_Document understanding data_
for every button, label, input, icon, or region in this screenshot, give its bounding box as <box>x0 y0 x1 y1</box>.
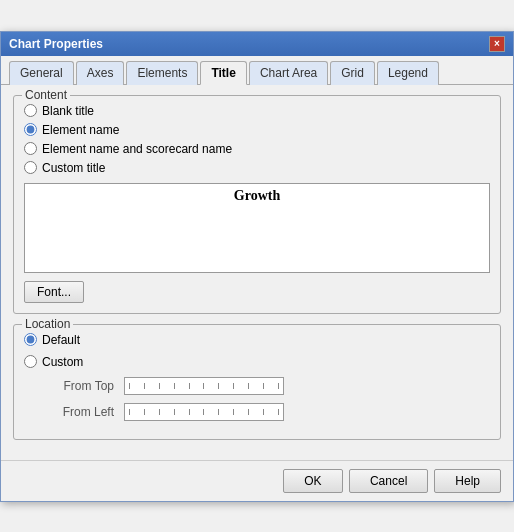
custom-location-label: Custom <box>42 355 83 369</box>
from-top-label: From Top <box>44 379 114 393</box>
custom-title-row: Custom title <box>24 161 490 175</box>
custom-title-label: Custom title <box>42 161 105 175</box>
default-location-radio[interactable] <box>24 333 37 346</box>
element-scorecard-label: Element name and scorecard name <box>42 142 232 156</box>
location-group-label: Location <box>22 317 73 331</box>
from-top-slider[interactable] <box>124 377 284 395</box>
custom-location-radio[interactable] <box>24 355 37 368</box>
tab-grid[interactable]: Grid <box>330 61 375 85</box>
tabs-bar: General Axes Elements Title Chart Area G… <box>1 56 513 85</box>
content-group: Content Blank title Element name Element… <box>13 95 501 314</box>
title-bar: Chart Properties × <box>1 32 513 56</box>
from-left-label: From Left <box>44 405 114 419</box>
blank-title-label: Blank title <box>42 104 94 118</box>
cancel-button[interactable]: Cancel <box>349 469 428 493</box>
main-content: Content Blank title Element name Element… <box>1 85 513 460</box>
element-scorecard-row: Element name and scorecard name <box>24 142 490 156</box>
custom-title-radio[interactable] <box>24 161 37 174</box>
tab-legend[interactable]: Legend <box>377 61 439 85</box>
from-left-row: From Left <box>24 403 490 421</box>
chart-properties-dialog: Chart Properties × General Axes Elements… <box>0 31 514 502</box>
blank-title-row: Blank title <box>24 104 490 118</box>
content-group-label: Content <box>22 88 70 102</box>
tab-chart-area[interactable]: Chart Area <box>249 61 328 85</box>
custom-location-row: Custom <box>24 355 490 369</box>
default-location-label: Default <box>42 333 80 347</box>
dialog-title: Chart Properties <box>9 37 103 51</box>
from-left-slider[interactable] <box>124 403 284 421</box>
tab-general[interactable]: General <box>9 61 74 85</box>
title-textarea[interactable]: Growth <box>29 188 485 268</box>
ok-button[interactable]: OK <box>283 469 343 493</box>
tab-elements[interactable]: Elements <box>126 61 198 85</box>
title-preview-box: Growth <box>24 183 490 273</box>
element-name-label: Element name <box>42 123 119 137</box>
close-button[interactable]: × <box>489 36 505 52</box>
tab-title[interactable]: Title <box>200 61 246 85</box>
element-scorecard-radio[interactable] <box>24 142 37 155</box>
font-button[interactable]: Font... <box>24 281 84 303</box>
default-location-row: Default <box>24 333 490 347</box>
tab-axes[interactable]: Axes <box>76 61 125 85</box>
element-name-radio[interactable] <box>24 123 37 136</box>
location-group: Location Default Custom From Top <box>13 324 501 440</box>
blank-title-radio[interactable] <box>24 104 37 117</box>
bottom-buttons: OK Cancel Help <box>1 460 513 501</box>
help-button[interactable]: Help <box>434 469 501 493</box>
element-name-row: Element name <box>24 123 490 137</box>
from-top-row: From Top <box>24 377 490 395</box>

_Work task_
A faithful copy of each entry is required, and no picture may be carried into it.

_Solution for this task_
for every button, label, input, icon, or region in this screenshot, give its bounding box as <box>x0 y0 x1 y1</box>.
custom-location-label: Custom <box>42 355 83 369</box>
from-top-label: From Top <box>44 379 114 393</box>
custom-title-row: Custom title <box>24 161 490 175</box>
custom-title-label: Custom title <box>42 161 105 175</box>
default-location-radio[interactable] <box>24 333 37 346</box>
element-scorecard-label: Element name and scorecard name <box>42 142 232 156</box>
location-group-label: Location <box>22 317 73 331</box>
from-top-slider[interactable] <box>124 377 284 395</box>
custom-location-radio[interactable] <box>24 355 37 368</box>
tab-grid[interactable]: Grid <box>330 61 375 85</box>
tabs-bar: General Axes Elements Title Chart Area G… <box>1 56 513 85</box>
content-group: Content Blank title Element name Element… <box>13 95 501 314</box>
title-bar: Chart Properties × <box>1 32 513 56</box>
from-left-label: From Left <box>44 405 114 419</box>
blank-title-label: Blank title <box>42 104 94 118</box>
cancel-button[interactable]: Cancel <box>349 469 428 493</box>
main-content: Content Blank title Element name Element… <box>1 85 513 460</box>
element-scorecard-row: Element name and scorecard name <box>24 142 490 156</box>
custom-title-radio[interactable] <box>24 161 37 174</box>
tab-legend[interactable]: Legend <box>377 61 439 85</box>
from-left-row: From Left <box>24 403 490 421</box>
chart-properties-dialog: Chart Properties × General Axes Elements… <box>0 31 514 502</box>
blank-title-row: Blank title <box>24 104 490 118</box>
content-group-label: Content <box>22 88 70 102</box>
tab-chart-area[interactable]: Chart Area <box>249 61 328 85</box>
custom-location-row: Custom <box>24 355 490 369</box>
default-location-label: Default <box>42 333 80 347</box>
dialog-title: Chart Properties <box>9 37 103 51</box>
from-left-slider[interactable] <box>124 403 284 421</box>
tab-general[interactable]: General <box>9 61 74 85</box>
title-textarea[interactable]: Growth <box>29 188 485 268</box>
ok-button[interactable]: OK <box>283 469 343 493</box>
tab-elements[interactable]: Elements <box>126 61 198 85</box>
title-preview-box: Growth <box>24 183 490 273</box>
element-name-label: Element name <box>42 123 119 137</box>
close-button[interactable]: × <box>489 36 505 52</box>
tab-title[interactable]: Title <box>200 61 246 85</box>
element-scorecard-radio[interactable] <box>24 142 37 155</box>
font-button[interactable]: Font... <box>24 281 84 303</box>
default-location-row: Default <box>24 333 490 347</box>
tab-axes[interactable]: Axes <box>76 61 125 85</box>
element-name-radio[interactable] <box>24 123 37 136</box>
location-group: Location Default Custom From Top <box>13 324 501 440</box>
blank-title-radio[interactable] <box>24 104 37 117</box>
bottom-buttons: OK Cancel Help <box>1 460 513 501</box>
help-button[interactable]: Help <box>434 469 501 493</box>
element-name-row: Element name <box>24 123 490 137</box>
from-top-row: From Top <box>24 377 490 395</box>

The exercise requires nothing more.